__Records provided__:
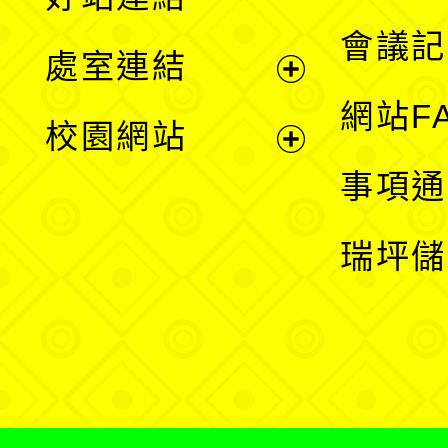
選
會議記
處室連結
單
展
網站F
校園網站
開
展
事項通
選
開
瑞坪儲
單
選
單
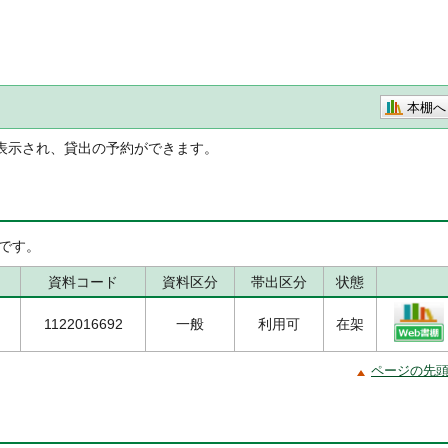
本棚へ
表示され、貸出の予約ができます。
です。
資料コード
資料区分
帯出区分
状態
1122016692
一般
利用可
在架
ページの先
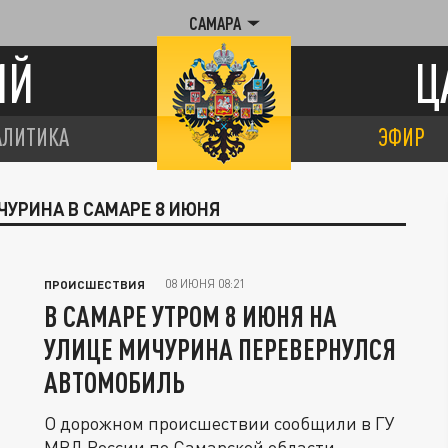
САМАРА
ИЙ
Ц
АЛИТИКА
ЭФИР
ЧУРИНА В САМАРЕ 8 ИЮНЯ
08 ИЮНЯ 08:21
ПРОИСШЕСТВИЯ
В САМАРЕ УТРОМ 8 ИЮНЯ НА
УЛИЦЕ МИЧУРИНА ПЕРЕВЕРНУЛСЯ
АВТОМОБИЛЬ
О дорожном происшествии сообщили в ГУ
МВД России по Самарской области.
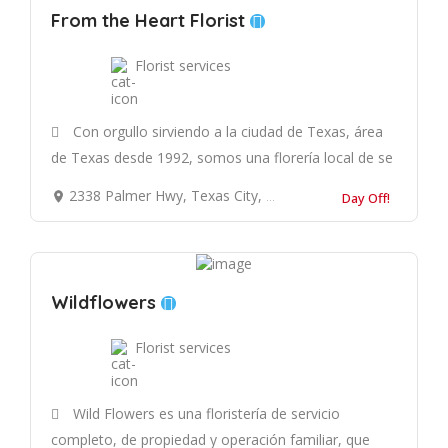
From the Heart Florist
Florist services
Con orgullo sirviendo a la ciudad de Texas, área
de Texas desde 1992, somos una florería local de se
2338 Palmer Hwy, Texas City, TX 77590, Estados Unidos
Day Off!
Wildflowers
Florist services
Wild Flowers es una floristería de servicio
completo, de propiedad y operación familiar, que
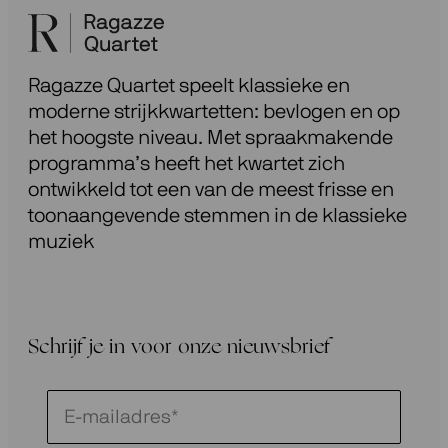
Ragazze Quartet speelt klassieke en
moderne strijkkwartetten: bevlogen en op
het hoogste niveau. Met spraakmakende
programma’s heeft het kwartet zich
ontwikkeld tot een van de meest frisse en
toonaangevende stemmen in de klassieke
muziek
Schrijf je in voor onze nieuwsbrief
Schrijf
je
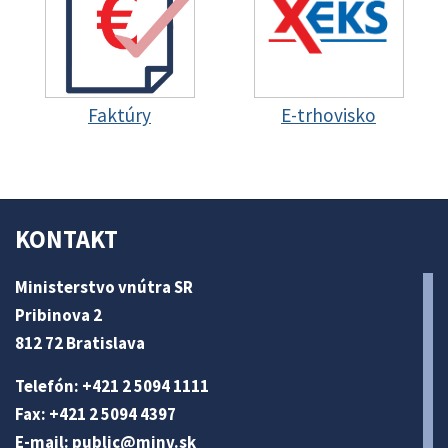
Faktúry
E-trhovisko
KONTAKT
Ministerstvo vnútra SR
Pribinova 2
812 72 Bratislava
Telefón: +421 2 5094 1111
Fax: +421 2 5094 4397
E-mail:
public@minv
.sk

__What is required__:
A complete answer lists each line of the data that holds the word "Texas".

__Response area__:
Con orgullo sirviendo a la ciudad de Texas, área
de Texas desde 1992, somos una florería local de se
2338 Palmer Hwy, Texas City, TX 77590, Estados Unidos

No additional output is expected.